Action item → In the listing that follows, determine how many lines include the word "Θεοῦ". Respond with that number alone.
-- Data under study follows --
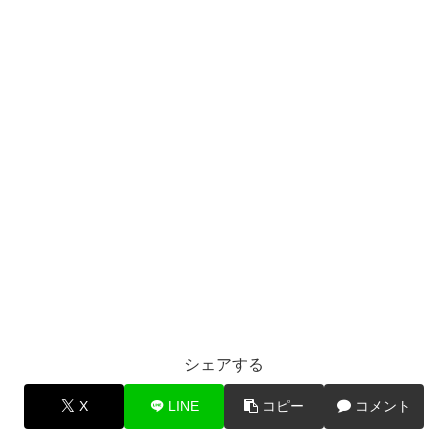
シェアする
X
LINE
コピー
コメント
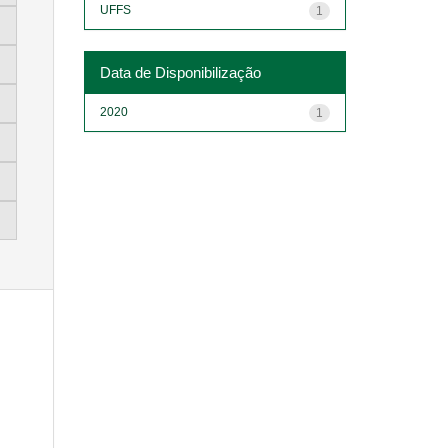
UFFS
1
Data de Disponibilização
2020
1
-- Data under study concluded --
-- Data under study follows --
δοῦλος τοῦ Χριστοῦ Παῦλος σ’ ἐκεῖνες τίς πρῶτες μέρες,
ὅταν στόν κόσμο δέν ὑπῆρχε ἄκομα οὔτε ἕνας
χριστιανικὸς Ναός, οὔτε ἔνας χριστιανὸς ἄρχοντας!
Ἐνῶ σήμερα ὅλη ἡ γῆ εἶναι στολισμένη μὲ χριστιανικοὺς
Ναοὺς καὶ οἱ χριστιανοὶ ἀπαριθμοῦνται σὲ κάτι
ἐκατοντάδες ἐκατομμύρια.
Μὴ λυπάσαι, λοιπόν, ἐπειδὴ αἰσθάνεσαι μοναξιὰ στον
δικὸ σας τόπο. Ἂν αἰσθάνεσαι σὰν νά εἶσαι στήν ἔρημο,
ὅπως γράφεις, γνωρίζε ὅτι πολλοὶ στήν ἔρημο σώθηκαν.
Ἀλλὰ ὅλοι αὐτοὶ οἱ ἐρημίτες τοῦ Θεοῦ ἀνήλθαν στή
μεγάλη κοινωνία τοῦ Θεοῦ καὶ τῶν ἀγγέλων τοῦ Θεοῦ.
-- Data under study concluded --
-- Data under study follows --
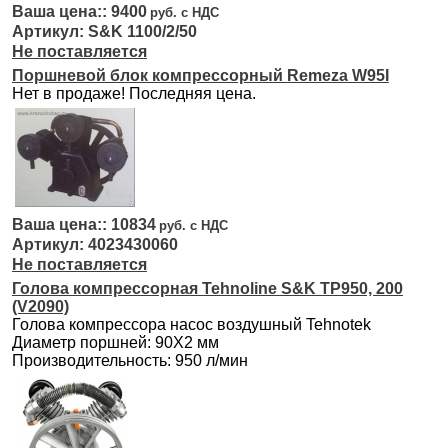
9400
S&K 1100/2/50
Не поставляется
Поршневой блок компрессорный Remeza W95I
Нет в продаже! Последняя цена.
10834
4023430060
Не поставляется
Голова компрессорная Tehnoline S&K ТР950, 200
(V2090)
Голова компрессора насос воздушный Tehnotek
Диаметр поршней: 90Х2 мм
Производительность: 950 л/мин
-- Data under study concluded --
Response to the task → 2